**Listed entries:**
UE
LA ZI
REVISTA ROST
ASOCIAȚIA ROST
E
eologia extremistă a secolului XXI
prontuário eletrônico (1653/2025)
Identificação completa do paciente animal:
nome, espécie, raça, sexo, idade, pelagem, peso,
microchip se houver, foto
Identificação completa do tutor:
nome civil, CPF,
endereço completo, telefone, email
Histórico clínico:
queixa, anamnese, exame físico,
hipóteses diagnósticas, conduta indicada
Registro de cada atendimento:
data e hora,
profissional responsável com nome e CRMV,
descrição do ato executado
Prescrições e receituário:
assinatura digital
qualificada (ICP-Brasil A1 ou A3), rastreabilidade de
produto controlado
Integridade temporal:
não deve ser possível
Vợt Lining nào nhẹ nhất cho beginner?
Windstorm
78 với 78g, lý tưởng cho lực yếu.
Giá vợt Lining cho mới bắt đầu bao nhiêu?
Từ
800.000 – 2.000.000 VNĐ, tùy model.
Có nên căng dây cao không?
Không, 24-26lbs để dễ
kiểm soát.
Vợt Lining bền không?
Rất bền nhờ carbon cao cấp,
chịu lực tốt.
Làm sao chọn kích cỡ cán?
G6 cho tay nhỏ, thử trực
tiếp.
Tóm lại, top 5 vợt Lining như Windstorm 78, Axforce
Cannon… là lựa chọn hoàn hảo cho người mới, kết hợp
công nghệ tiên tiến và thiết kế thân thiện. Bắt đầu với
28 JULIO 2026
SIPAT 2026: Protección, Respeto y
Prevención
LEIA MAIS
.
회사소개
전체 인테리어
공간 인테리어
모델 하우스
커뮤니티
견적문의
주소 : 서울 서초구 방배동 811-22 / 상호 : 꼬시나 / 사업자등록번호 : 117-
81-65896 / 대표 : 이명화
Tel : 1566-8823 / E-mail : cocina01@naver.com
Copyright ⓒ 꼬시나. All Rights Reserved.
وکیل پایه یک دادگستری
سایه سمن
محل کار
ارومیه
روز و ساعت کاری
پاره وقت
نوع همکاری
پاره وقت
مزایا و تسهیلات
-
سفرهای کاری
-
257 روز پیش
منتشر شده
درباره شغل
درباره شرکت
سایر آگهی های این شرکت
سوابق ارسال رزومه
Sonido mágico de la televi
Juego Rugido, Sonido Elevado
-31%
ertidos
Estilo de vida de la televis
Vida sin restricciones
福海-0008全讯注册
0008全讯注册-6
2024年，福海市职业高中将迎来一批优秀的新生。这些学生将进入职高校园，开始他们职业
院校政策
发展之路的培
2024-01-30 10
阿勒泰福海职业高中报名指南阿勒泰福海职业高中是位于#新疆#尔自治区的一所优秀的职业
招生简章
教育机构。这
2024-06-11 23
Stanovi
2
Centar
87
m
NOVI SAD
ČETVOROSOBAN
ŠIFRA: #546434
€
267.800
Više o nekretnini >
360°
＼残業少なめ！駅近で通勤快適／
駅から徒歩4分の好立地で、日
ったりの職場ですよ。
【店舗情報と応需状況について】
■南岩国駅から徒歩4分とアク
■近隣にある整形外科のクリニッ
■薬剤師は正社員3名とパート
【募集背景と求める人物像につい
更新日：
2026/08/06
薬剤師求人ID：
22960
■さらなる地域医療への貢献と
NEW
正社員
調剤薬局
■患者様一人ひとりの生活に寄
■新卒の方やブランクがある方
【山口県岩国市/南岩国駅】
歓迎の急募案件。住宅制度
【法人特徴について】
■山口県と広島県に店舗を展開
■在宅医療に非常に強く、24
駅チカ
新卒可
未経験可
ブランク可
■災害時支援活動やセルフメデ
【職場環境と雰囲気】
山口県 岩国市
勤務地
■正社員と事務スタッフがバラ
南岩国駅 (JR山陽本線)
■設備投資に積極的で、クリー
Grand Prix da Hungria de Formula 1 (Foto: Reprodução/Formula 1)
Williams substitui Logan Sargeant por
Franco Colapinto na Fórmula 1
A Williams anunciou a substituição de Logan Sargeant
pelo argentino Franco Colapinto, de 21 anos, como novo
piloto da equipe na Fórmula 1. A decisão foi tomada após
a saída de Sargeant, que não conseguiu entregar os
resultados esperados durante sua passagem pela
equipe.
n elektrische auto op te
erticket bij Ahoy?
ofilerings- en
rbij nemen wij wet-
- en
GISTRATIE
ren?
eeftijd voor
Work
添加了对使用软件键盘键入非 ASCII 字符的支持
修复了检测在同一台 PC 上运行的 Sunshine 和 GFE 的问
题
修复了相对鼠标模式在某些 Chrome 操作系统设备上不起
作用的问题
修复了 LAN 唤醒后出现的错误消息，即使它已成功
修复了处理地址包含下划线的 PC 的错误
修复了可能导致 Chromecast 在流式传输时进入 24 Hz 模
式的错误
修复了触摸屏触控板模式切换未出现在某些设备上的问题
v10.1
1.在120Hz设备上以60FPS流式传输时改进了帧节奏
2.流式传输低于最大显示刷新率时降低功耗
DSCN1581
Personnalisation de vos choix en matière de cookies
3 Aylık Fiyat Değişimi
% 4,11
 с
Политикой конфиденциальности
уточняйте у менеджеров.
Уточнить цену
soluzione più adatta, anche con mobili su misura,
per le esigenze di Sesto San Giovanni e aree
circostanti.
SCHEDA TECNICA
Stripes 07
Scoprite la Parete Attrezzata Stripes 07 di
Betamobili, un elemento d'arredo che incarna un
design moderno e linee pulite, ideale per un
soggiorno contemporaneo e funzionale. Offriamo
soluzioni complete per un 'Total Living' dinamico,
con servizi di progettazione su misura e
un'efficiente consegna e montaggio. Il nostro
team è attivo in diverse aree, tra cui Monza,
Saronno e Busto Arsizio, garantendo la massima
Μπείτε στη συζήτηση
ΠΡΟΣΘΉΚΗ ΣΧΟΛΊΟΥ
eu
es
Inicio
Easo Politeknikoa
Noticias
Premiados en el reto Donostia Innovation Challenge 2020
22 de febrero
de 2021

**Description of the task:**
Say how many lines in the entries contain the string "Stripes", and say nothing else.

**Exercise result:**
2